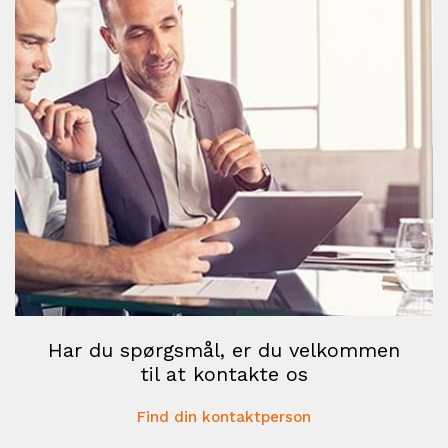
Har du spørgsmål, er du velkommen
til at kontakte os
Find din kontaktperson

### PROBLEM TO SOLVE
Reproduce the data above verbatim, minus any images.

### RESULT OF THE TASK
Har du spørgsmål, er du velkommen
til at kontakte os
Find din kontaktperson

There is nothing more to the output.